Electro City #0: Looking for The Perfect Beat

Mine de rien, une histoire claire et fiable des musiques électroniques pensées pour les clubs reste à écrire. Laurent Garnier s’y est frotté le temps d’un Electrochoc resté fameux et la très estimable maison Allia publie désormais régulièrement des traductions de ce que les Anglais et les Allemands ont sorti de mieux dans le domaine. S’il existe un nombre incalculable de bouquins sur le rock et le jazz, ceux abordant la techno et la house, du moins ceux correctement écrits et documentés, restent toutefois rares. Une quinzaine, une vingtaine, peut-être. Dans l’édition, le consensus prétend que le sujet n’intéresse pas la majorité des lecteurs prêts à débourser 30 ou 40 euros pour un livre parlant de musique. Ce public potentiel serait justement davantage intéressé par le rock et le jazz. Il y a de ça. Il y a surtout le fait que durant longtemps, les journalistes établis, en qui il existe une certaine confiance, à la plume bankable donc, ne se sont tout simplement pas intéressés à ces musiques. Les comptes rendus de la vie nocturne et des bandes sonores qui l’accompagnent étaient plutôt accaparés par les chroniqueurs mondains. Dans les rédactions culturelles, on estimait les musiques issues du deejaying ne relever que du loisir, non de l’expression artistique.

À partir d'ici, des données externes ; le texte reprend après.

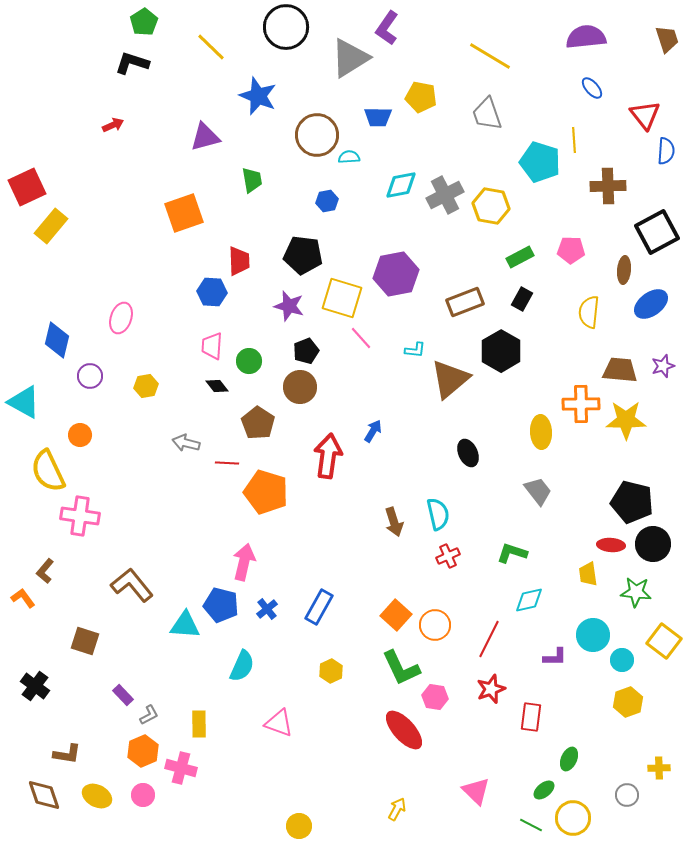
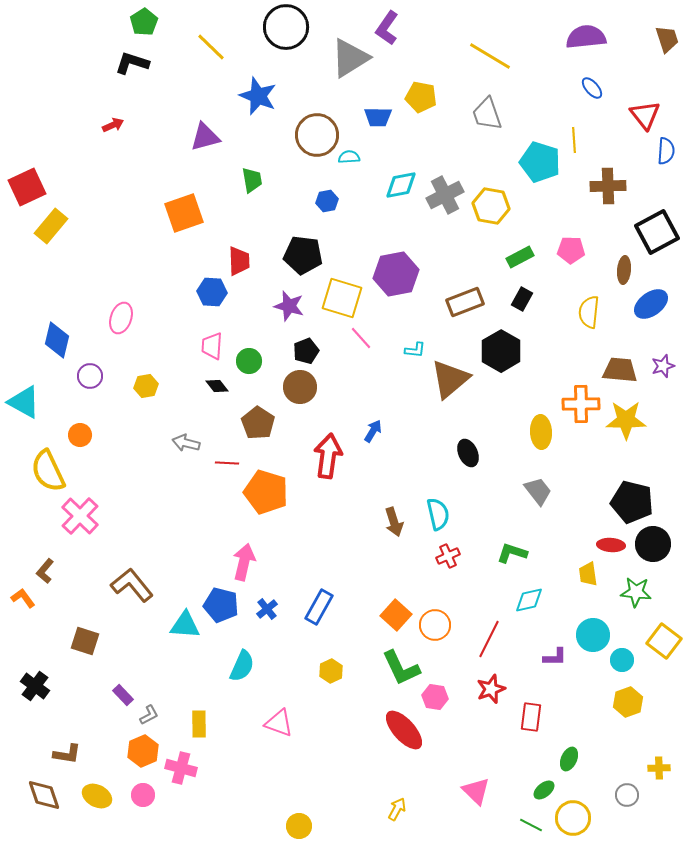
pink cross at (80, 516): rotated 36 degrees clockwise
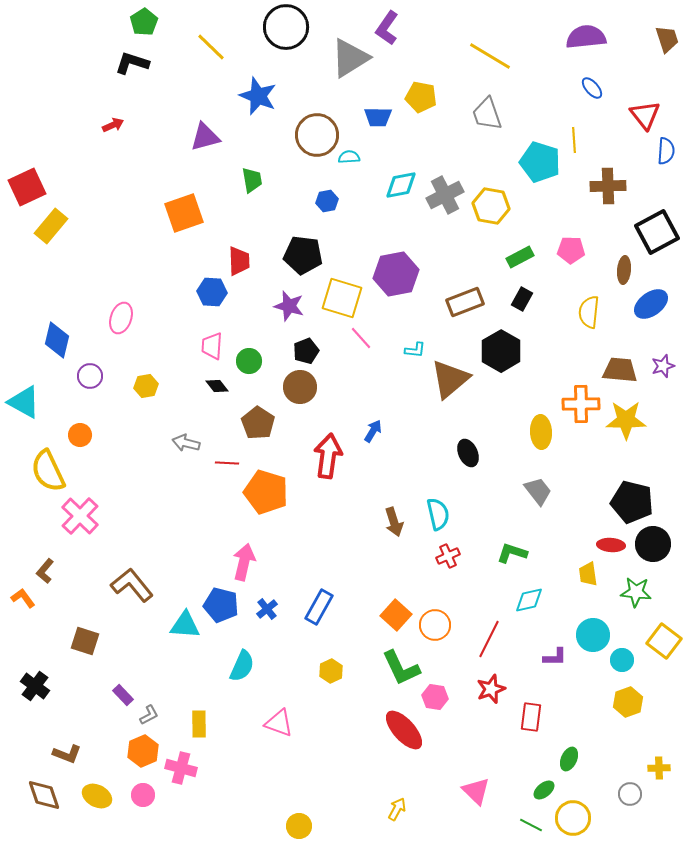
brown L-shape at (67, 754): rotated 12 degrees clockwise
gray circle at (627, 795): moved 3 px right, 1 px up
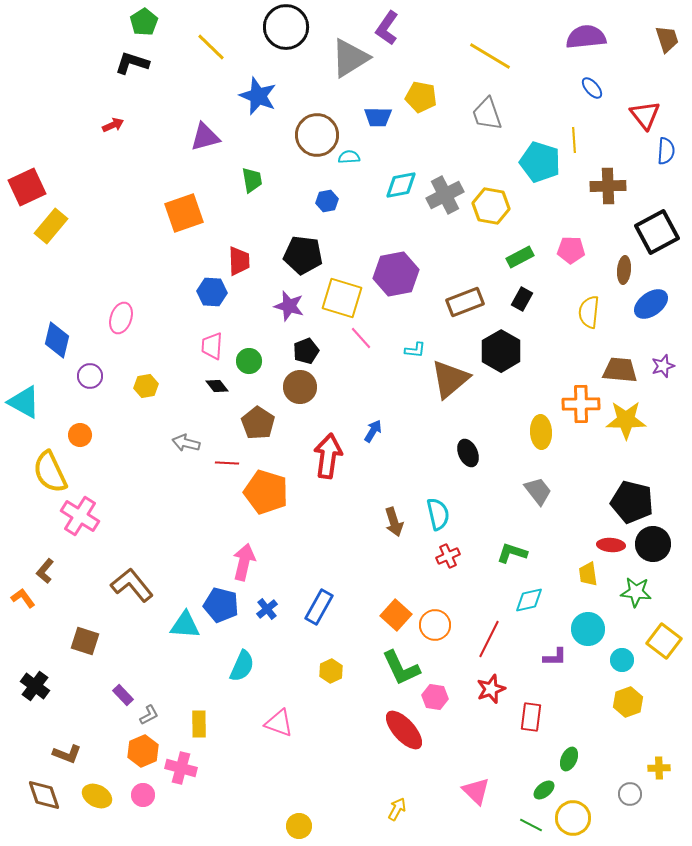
yellow semicircle at (48, 471): moved 2 px right, 1 px down
pink cross at (80, 516): rotated 12 degrees counterclockwise
cyan circle at (593, 635): moved 5 px left, 6 px up
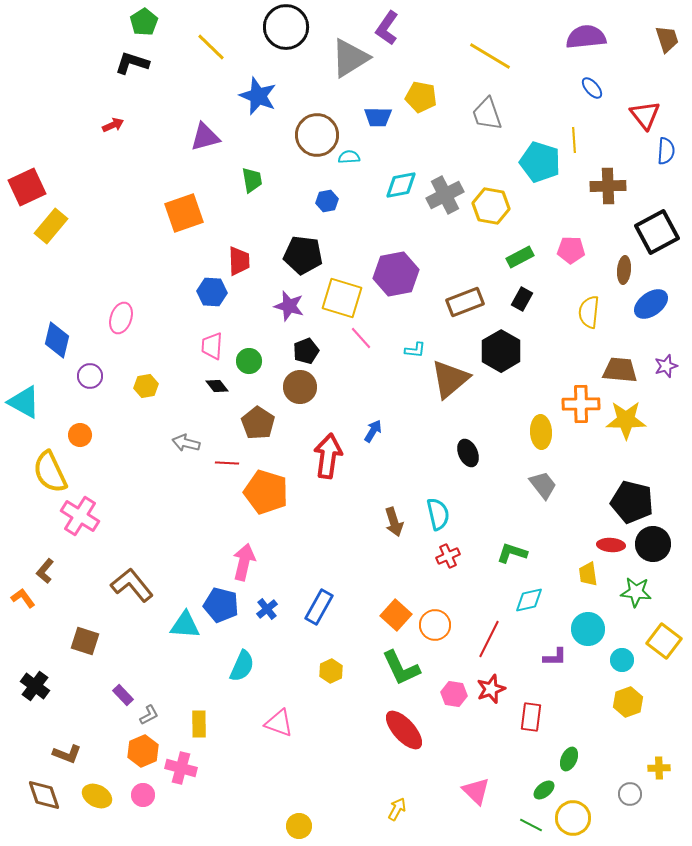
purple star at (663, 366): moved 3 px right
gray trapezoid at (538, 491): moved 5 px right, 6 px up
pink hexagon at (435, 697): moved 19 px right, 3 px up
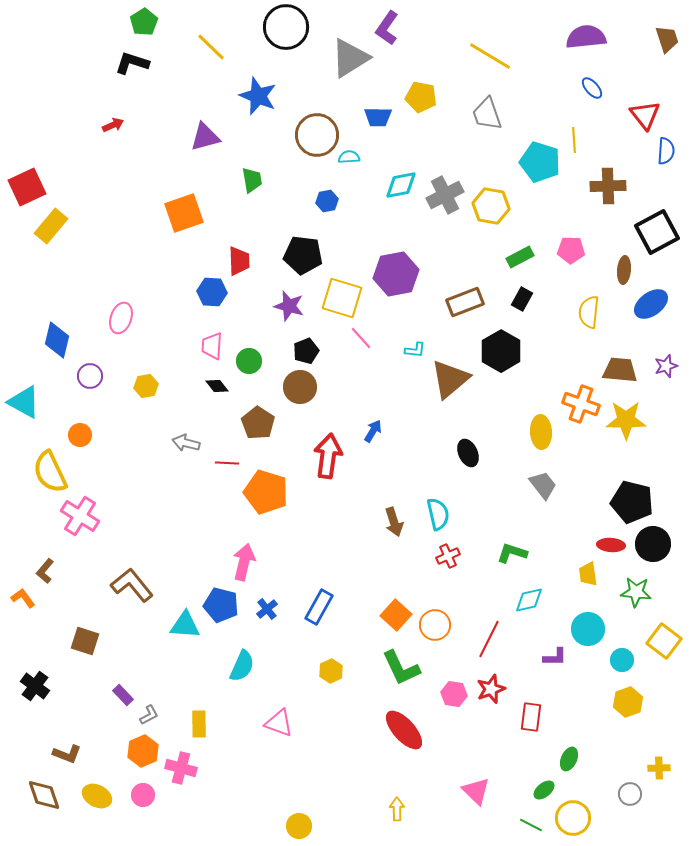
orange cross at (581, 404): rotated 21 degrees clockwise
yellow arrow at (397, 809): rotated 30 degrees counterclockwise
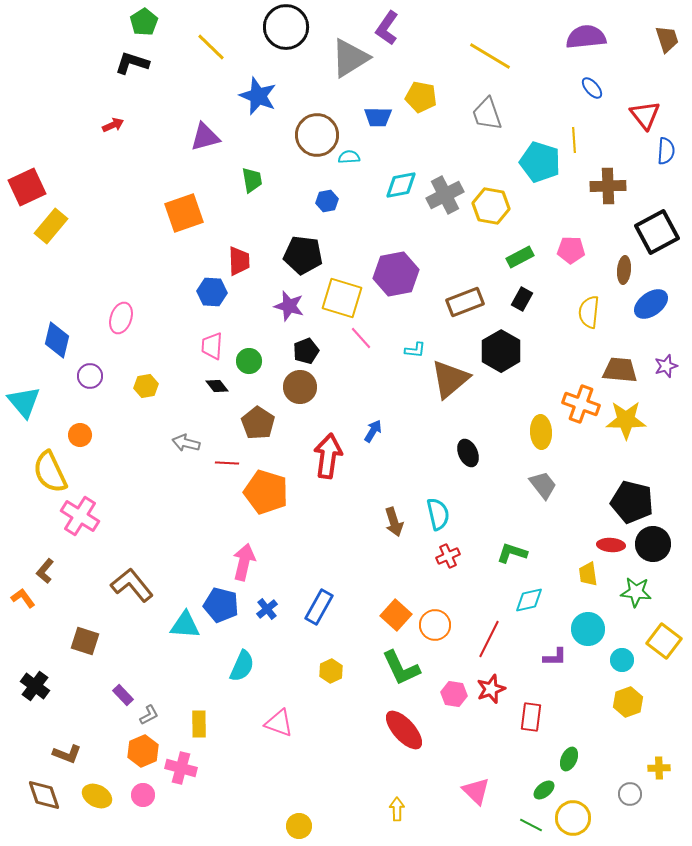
cyan triangle at (24, 402): rotated 21 degrees clockwise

A leurs débuts, la house et la techno s’appréciaient essentiellement sur des maxi-singles rarement pressés à plus de 10.000-15.000 exemplaires, des disques plutôt destinés aux deejays donc et difficilement disponibles en magasins, sinon en import, au compte-gouttes. Les labels qui les produisaient ne s’encombraient pas d’envois promotionnels aux journalistes, condition parfois sine qua non pour qu’existent des articles. 1985, 1987, c’était l’époque de Prince, de Springsteen, des Smiths, et il existait bien entendu également un mépris considérable pour cette house music réputée se fabriquer en quelques heures par des gamins de Chicago et de Detroit qui pouvaient très bien sortir en quelques semaines cinq ou six morceaux sous autant de pseudonymes différents. Le journaliste digne de sa carte de presse vantait le rock durable, exécuté par de bons musiciens, aux paroles concernées, certainement pas une musique fière d’être jetable, anonyme, sexuelle, associée à une drogue inconnue, l’ecstasy, et pensée par des non-musiciens se piquant les beats et les gimmicks les uns aux autres. Pour certains, l’acid-house fut un choc esthétique et social comparable au punk mais pour beaucoup d’autres, c’était soit du boucan, soit de la daube commerciale arrivée par hasard au sommet des charts (Marshall Jefferson, Inner City, Voodoo Ray ou même Pump Up The Volume, Beat Dis et S’Express). En fait, beaucoup de rédactions spécialisées ont fait la même erreur qu’avec le rap: penser que cela ne durerait pas. Que le rockeur blanc hétérosexuel geignard avait plus de valeur et de chance de faire carrière dans le show-biz que des hédonistes noirs, souvent gays, en train de fabriquer une musique artificielle à partir de machines détournées de leurs usages premiers, éventuellement même avec des bouts de chansons volés à d’autres.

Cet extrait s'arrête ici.